On 23/04/2020 16:42, Paolo Bonzini wrote:
On 23/04/20 15:19, Paraschiv, Andra-Irina wrote:
2. The enclave itself - a VM running on the same host as the primary VM
that spawned it.
The enclave VM has no persistent storage or network interface attached,
it uses its own memory and CPUs + its virtio-vsock emulated device for
communication with the primary VM.
The memory and CPUs are carved out of the primary VM, they are dedicated
for the enclave. The Nitro hypervisor running on the host ensures memory
and CPU isolation between the primary VM and the enclave VM.
These two components need to reflect the same state e.g. when the
enclave abstraction process (1) is terminated, the enclave VM (2) is
terminated as well.
With regard to the communication channel, the primary VM has its own
emulated virtio-vsock PCI device. The enclave VM has its own emulated
virtio-vsock device as well. This channel is used, for example, to fetch
data in the enclave and then process it. An application that sets up the
vsock socket and connects or listens, depending on the use case, is then
developed to use this channel; this happens on both ends - primary VM
and enclave VM.
Let me know if further clarifications are needed.
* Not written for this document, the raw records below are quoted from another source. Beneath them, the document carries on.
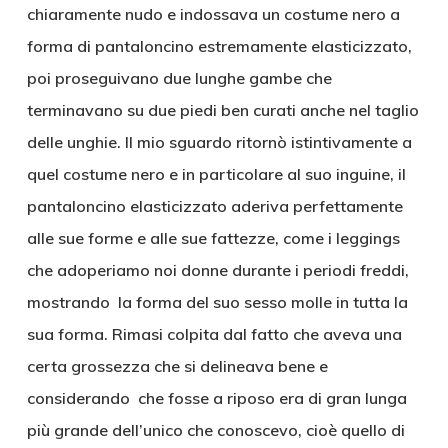
chiaramente nudo e indossava un costume nero a
forma di pantaloncino estremamente elasticizzato,
poi proseguivano due lunghe gambe che
terminavano su due piedi ben curati anche nel taglio
delle unghie. Il mio sguardo ritornò istintivamente a
quel costume nero e in particolare al suo inguine, il
pantaloncino elasticizzato aderiva perfettamente
alle sue forme e alle sue fattezze, come i leggings
che adoperiamo noi donne durante i periodi freddi,
mostrando la forma del suo sesso molle in tutta la
sua forma. Rimasi colpita dal fatto che aveva una
certa grossezza che si delineava bene e
considerando che fosse a riposo era di gran lunga
più grande dell’unico che conoscevo, cioè quello di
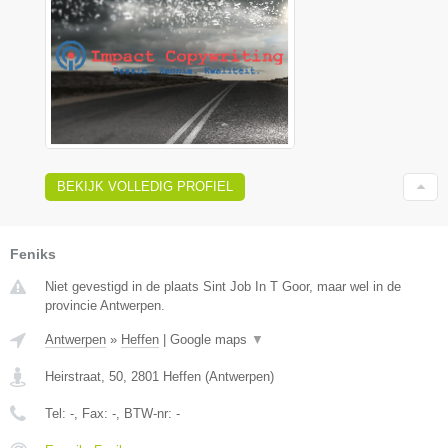
BEKIJK VOLLEDIG PROFIEL
Feniks
Niet gevestigd in de plaats Sint Job In T Goor, maar wel in de
provincie Antwerpen.
Antwerpen
»
Heffen
|
Google maps
▼
Heirstraat, 50
,
2801
Heffen
(
Antwerpen
)
Tel:
-
, Fax:
-
, BTW-nr:
-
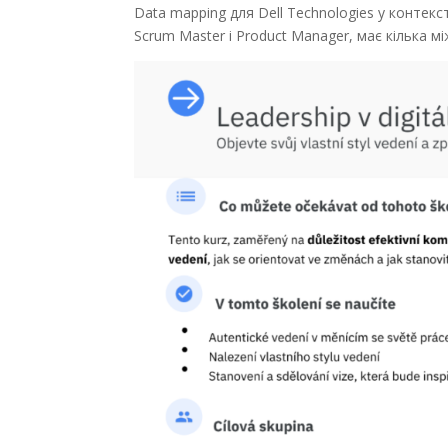
Data mapping для Dell Technologies у контек
Scrum Master і Product Manager, має кілька м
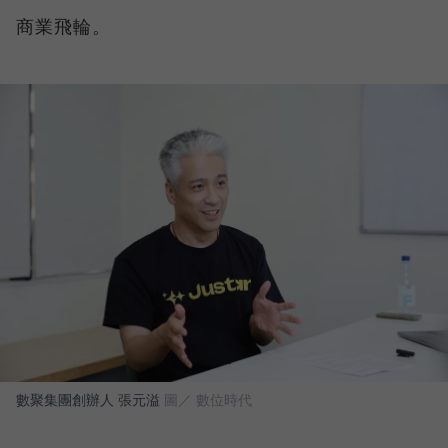
商業飛輪。
數聚集團創辦人 張元溢
圖／ 數位時代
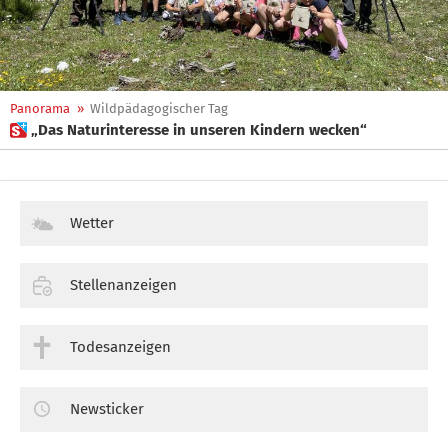
Panorama
»
Wildpädagogischer Tag
 „Das Naturinteresse in unseren Kindern wecken“
Wetter
Stellenanzeigen
Todesanzeigen
Newsticker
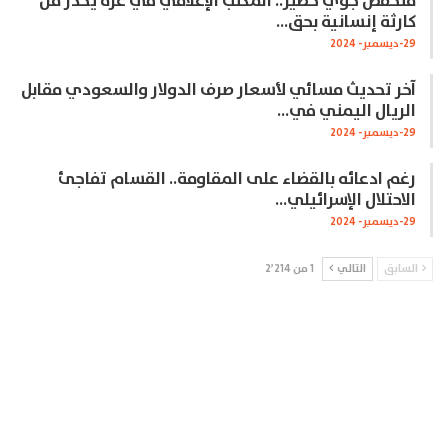
منخفض جوي خطير.. المكتب الإعلامي في غزة يحذر من
كارثة إنسانية بحق…
29-ديسمبر- 2024
آخر تحديث مسائي لأسعار صرف الدولار والسعودي مقابل
الريال اليمني في…
29-ديسمبر- 2024
رغم ادعائه بالقضاء على المقاومة.. القسام تفاجئ
الاحتلال الإسرائيلي…
29-ديسمبر- 2024
السابق
التالي
1 من 2٬214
Thanks, this is all useful. However can you please clarify the
low-level details here?
- the initial CPU state: CPL0 vs. CPL3, initial program counter, etc.
The enclave VM has its own kernel and follows the well-known Linux boot
protocol, in the end getting to the user application after init finishes
its work, so that's CPL3.
- the communication channel; does the enclave see the usual local APIC
and IOAPIC interfaces in order to get interrupts from virtio-vsock, and
where is the virtio-vsock device (virtio-mmio I suppose) placed in
memory?
vsock is using eventfd for signalling; wrt enclave VM, it sees the usual
interfaces to get interrupts from virtio dev.
It's placed below the typical 4GB; in general, it may depend based on arch.
- what the enclave is allowed to do: can it change privilege levels,
what happens if the enclave performs an access to nonexistent memory,
etc.
If talking about the enclave abstraction process, it is running in the
primary VM as a user space process, so it will get into primary VM guest
kernel if privileged instructions need to be executed.
Same happens with the user space application running in the enclave VM.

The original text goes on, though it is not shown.